Laura Barrios began working in 1981 as a lab operator in DuPont's LaPlace, Louisiana, chemical plant. In 1986, she was diagnosed with a number of medical conditions that made it increasingly difficult for her to walk and for which she received continuing medical treatment. A year later, DuPont transferred her to the position of lab clerk, a sedentary job that involved copying and filing. Because of the hazardous nature of the chemical manufacturing process at the plant, DuPont was concerned about Barrios's ability to evacuate safely. DuPont contended that the ability to evacuate during an emergency was required of all employees, and DuPont routinely conducted emergency response drills. After a Functional Capacity Evaluation (FCE), DuPont physicians concluded that Barrios should be medically restricted from walking anywhere at the plant. DuPont believed this restriction left her unable to evacuate in event of an emergency. The company placed Barrios on temporary disability for six months and total and permanent disability thereafter. Barrios's attempt to get her job back was rebuffed by Dupont, even though she demonstrated in 2003 that she could walk an evacuation route without assistance. The EEOC filed suit against DuPont in June 2003, alleging that DuPont violated the American Disabilities Act (ADA) by forcing Barrios to undergo the FCE and by discharging her. DuPont responded that Barrios was terminated because the FCE showed she could not safely evacuate the plant on her own during an emergency. A jury found that Barrios was discharged in violation of the ADA and awarded her $91,000 in backpay, $200,000 in frontpay, and $1,000,000 in punitive damages, which the district court reduced to $300,000. The court denied DuPont's post-judgment motions. DuPont appealed, alleging that Barrios was not disabled or "regarded as" disabled under the ADA. DuPont argued that, rather than having regarded Barrios as entirely disabled from the major life activity of walking, it regarded her as having a medical restriction that prevented her from walking at the plant.
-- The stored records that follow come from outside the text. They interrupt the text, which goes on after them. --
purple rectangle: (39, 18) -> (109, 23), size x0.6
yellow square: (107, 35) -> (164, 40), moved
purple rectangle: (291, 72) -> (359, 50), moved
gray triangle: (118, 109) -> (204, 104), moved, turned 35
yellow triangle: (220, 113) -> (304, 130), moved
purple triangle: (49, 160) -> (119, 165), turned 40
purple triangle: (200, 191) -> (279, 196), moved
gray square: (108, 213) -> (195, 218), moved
Was Barrios disabled or “regarded as” disabled under the American Disabilities Act?
The Court noted that the evidence demonstrated that DuPont did not regard Barrios as restricted from a narrow range of jobs; rather, DuPont regarded Barrios as restricted from all jobs at the plant, because every employment position required walking on the plant site. Moreover, DuPont's perception of Barrios's walking impairment was not limited to the plant - Dupont physicians believed her impairment extended to “home, at work, wherever." Therefore, the Court held that for ADA purposes, DuPont regarded Barrios as substantially limited in the major life activity of walking, and thus, Barrios was regarded as disabled.